A person convicted more than once of driving under the influence of alcohol usually faces the suspension or revocation of his or her driver's license. But many people who lose permission to drive still get behind the wheel, so a growing number of states have taken a more forceful response: instead of telling the driver to hang up the keys, they take away the car.
Law enforcement officials say most of the people whose licenses are suspended or revoked keep on driving. No one knows how many, and the problem is referred to as an "invisible violation," since an officer has no way to tell that an unlicensed driver is on the road, short of pulling the car over and running a check.Unlicensed drivers constitute a high percentage of a large number of people. For example, a survey by the National Sheriffs' Association found recently that in Salt Lake County, Utah, with a population of 850,000, at any given time an average of 50,000 drivers were suspended.
The problem is particularly frustrating for police.
"It wouldn't surprise me a bit if two-thirds of them still drive," said A.N. Moser Jr., executive director of the association, referring to people nationwide whose licenses were suspended or revoked.
Asked if confiscating cars was too extreme, Moser said, "If that's their vehicle they're driving, I'd seize that and sell it so fast it would make their heads swim." Repeat drunken drivers impose a high cost on society in deaths, injuries and property damage, he said, and the alternative - locking up the driver - is costly, too.
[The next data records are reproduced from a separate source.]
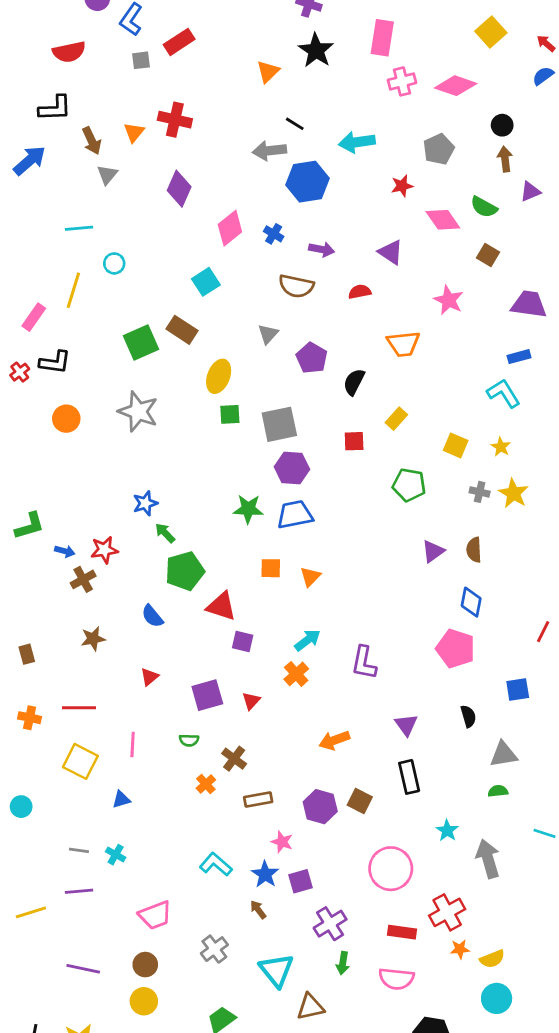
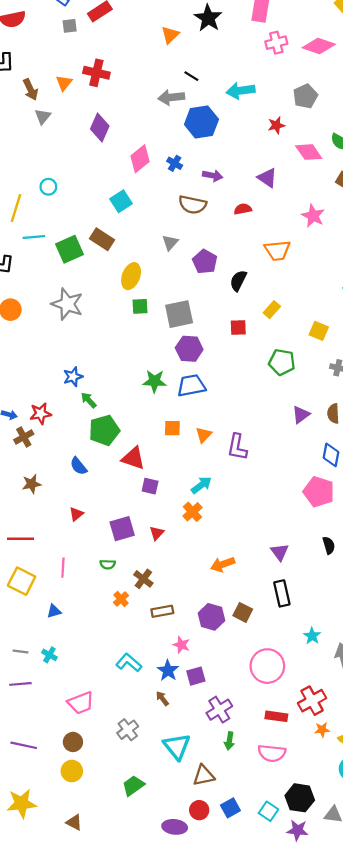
cyan line: (79, 228) -> (34, 237), moved
purple L-shape: (364, 663) -> (237, 447), moved

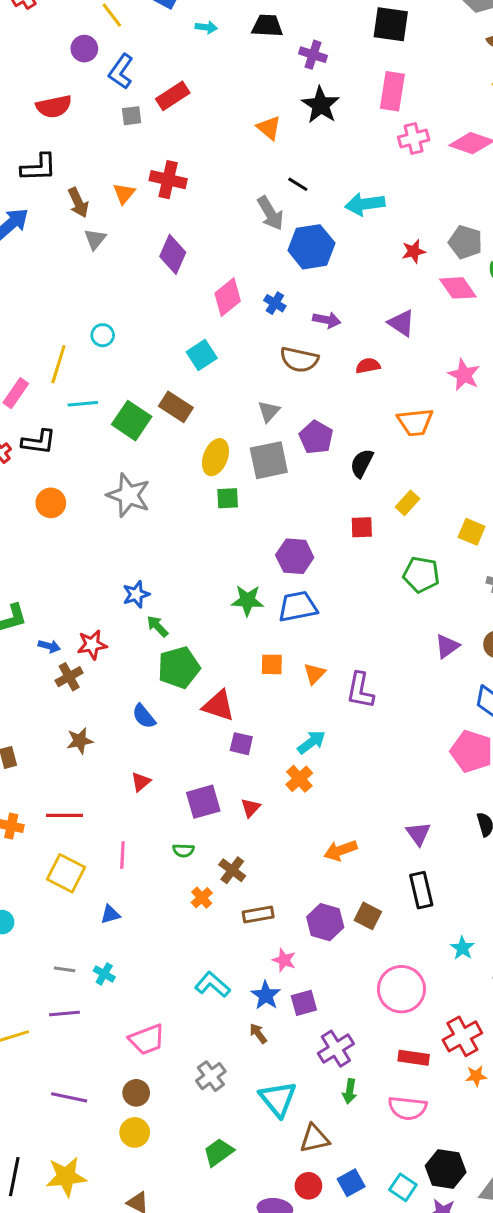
orange triangle: (170, 35) -> (269, 128), turned -36
gray pentagon: (305, 96) -> (465, 242), moved, turned -30
gray arrow: (171, 97) -> (270, 213), turned -115
green square: (70, 249) -> (132, 421), turned -32
gray square: (179, 314) -> (269, 460), moved

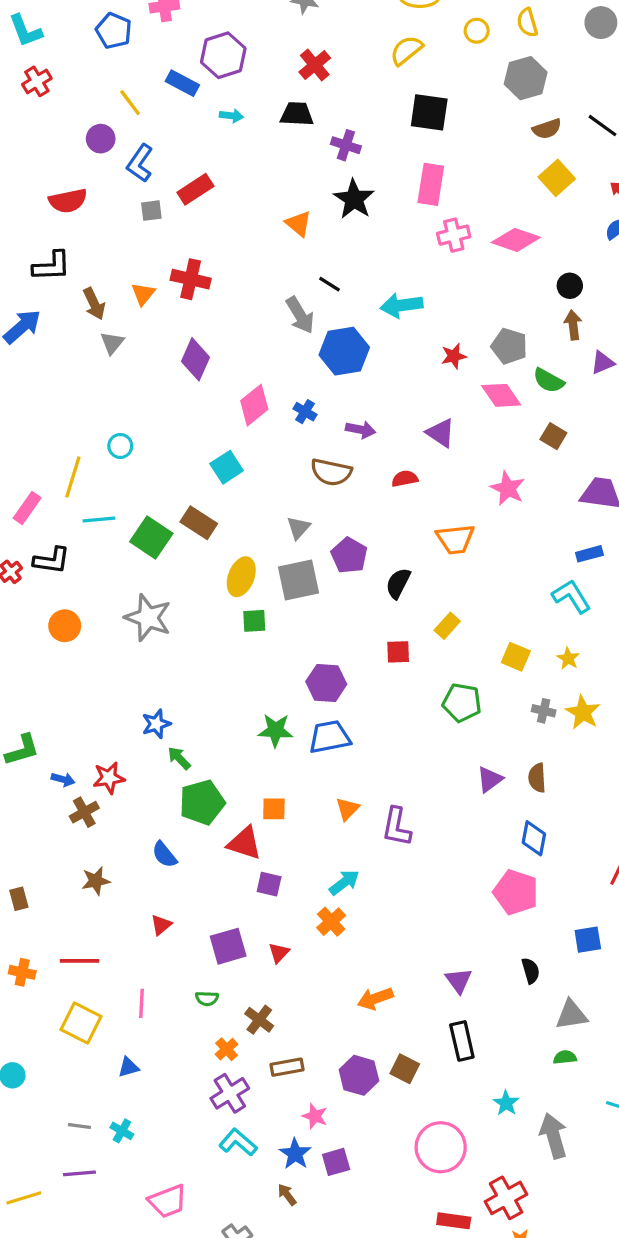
orange square: (272, 664) -> (274, 809), moved
purple cross: (336, 1049) -> (230, 1093), moved

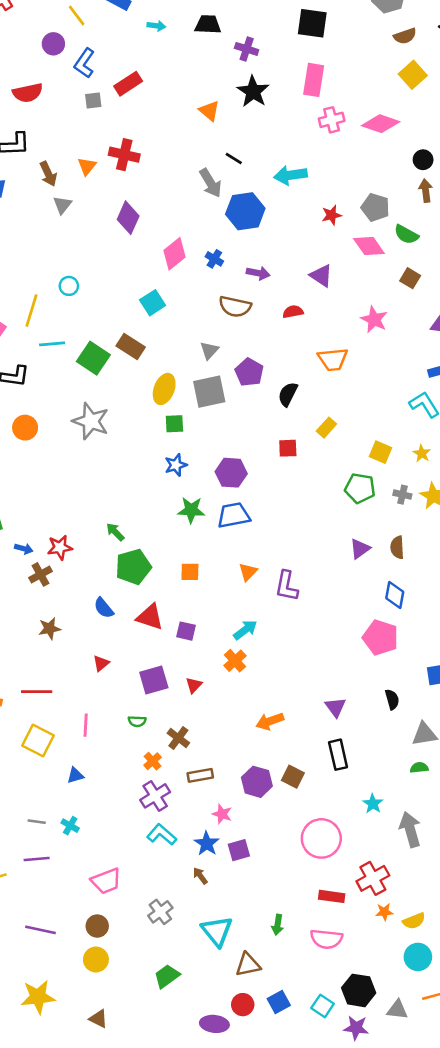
green pentagon: (462, 703) -> (360, 488), moved
blue star: (156, 724) -> (176, 465), moved
red triangle: (245, 843) -> (150, 617), moved

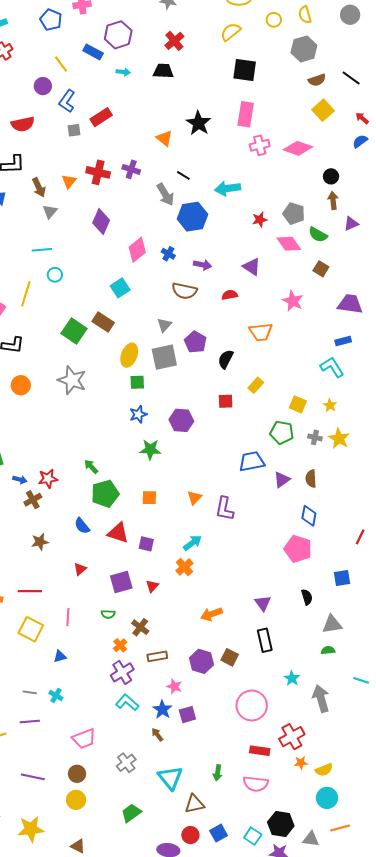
purple cross: (247, 49) -> (131, 169), moved
cyan line: (52, 344) -> (42, 250), moved
blue trapezoid: (234, 515) -> (252, 462), moved

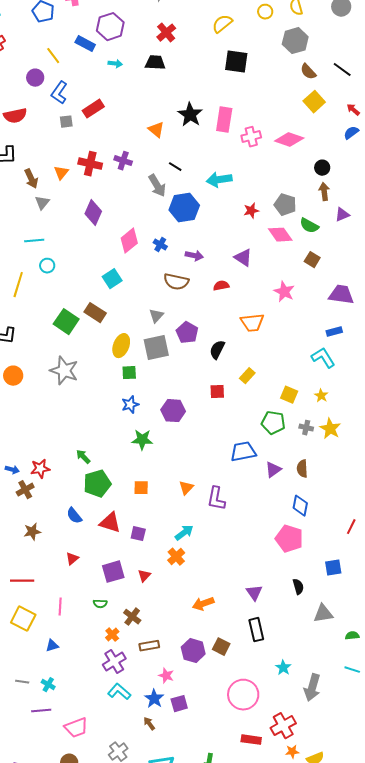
brown semicircle: (317, 80) -> (308, 72), turned 66
pink rectangle: (246, 114) -> (224, 120), moved
green semicircle: (328, 650) -> (352, 636), moved
gray arrow: (321, 698) -> (312, 688), turned -148
purple line: (30, 722) -> (41, 711), moved

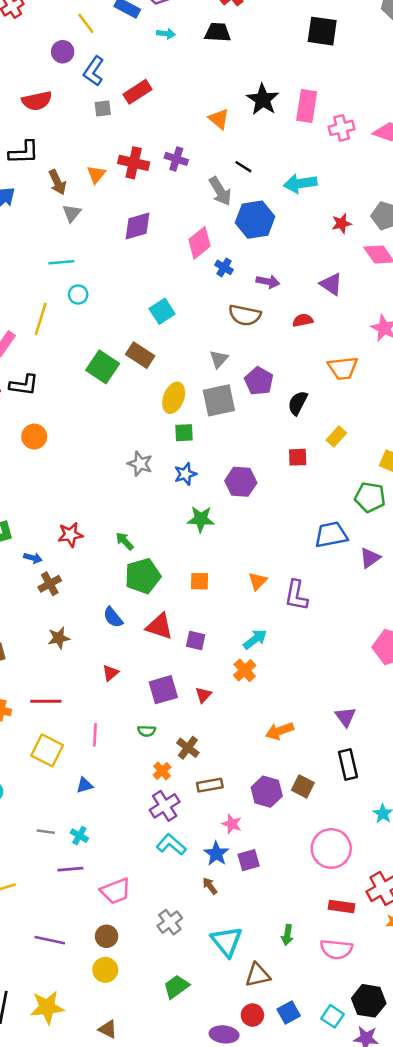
purple diamond: (93, 213) -> (138, 226), turned 50
pink diamond: (129, 241) -> (199, 243), moved
gray star: (64, 371) -> (140, 464), moved, size x0.7
red star: (40, 469) -> (70, 535), moved

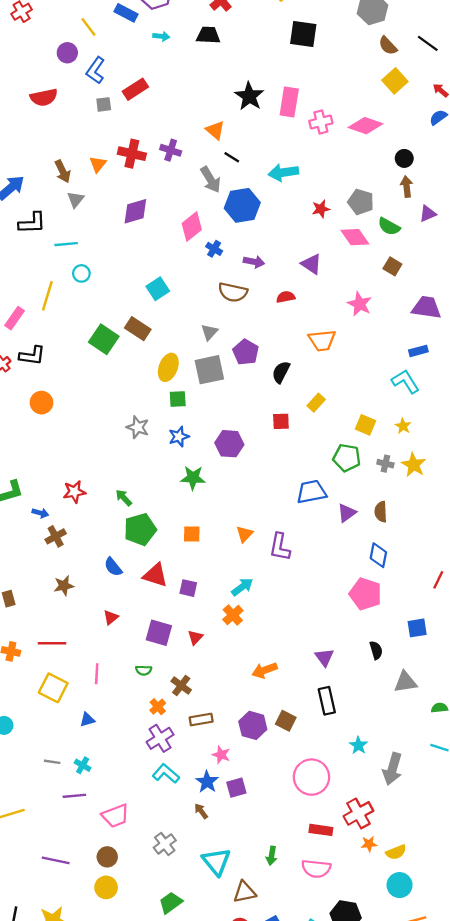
orange triangle: (219, 119) -> (215, 130), moved
black L-shape: (24, 152) -> (32, 223), moved
purple square: (163, 690) -> (159, 633), turned 32

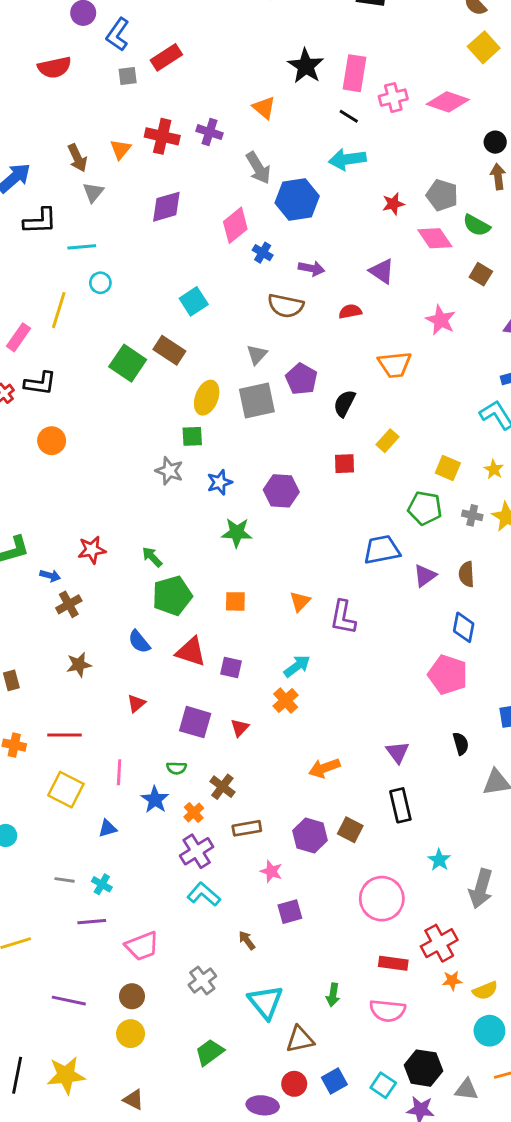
black line: (232, 157) -> (349, 116), moved
green square: (178, 399) -> (192, 436), moved
blue star: (207, 782) -> (155, 800), moved

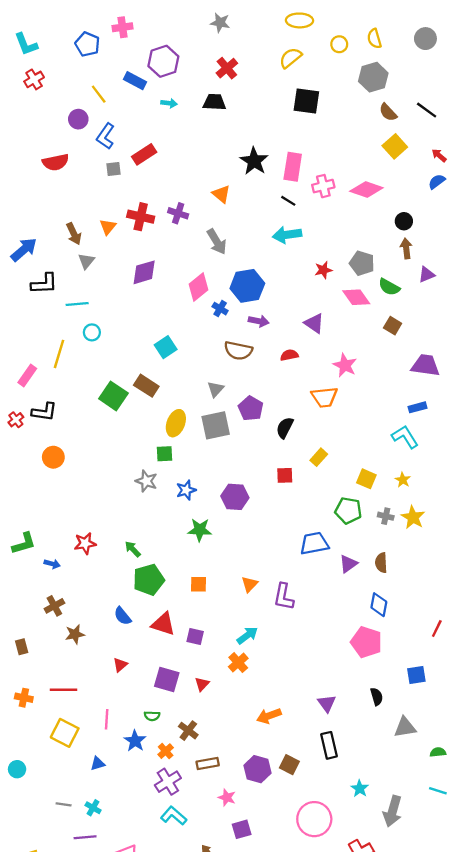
blue hexagon: (297, 200) -> (247, 286), moved
pink star: (441, 320) -> (345, 365), moved
brown cross: (69, 604) -> (54, 606), moved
Twenty-one states permit confiscation of vehicles, according to the National Highway Traffic Safety Administration, some for 30 days or longer, and some permanently. A recent study in California found that taking the car away does not solve the problem, but it can help.
The California Department of Motor Vehicles followed 6,300 drivers whose licenses had been suspended or revoked. Among first offenders, they found that of those whose cars were not seized by the courts, within a year about 25 percent were convicted for driving without a valid license. Among those whose cars were confiscated, about 20 percent were convicted for driving without a license.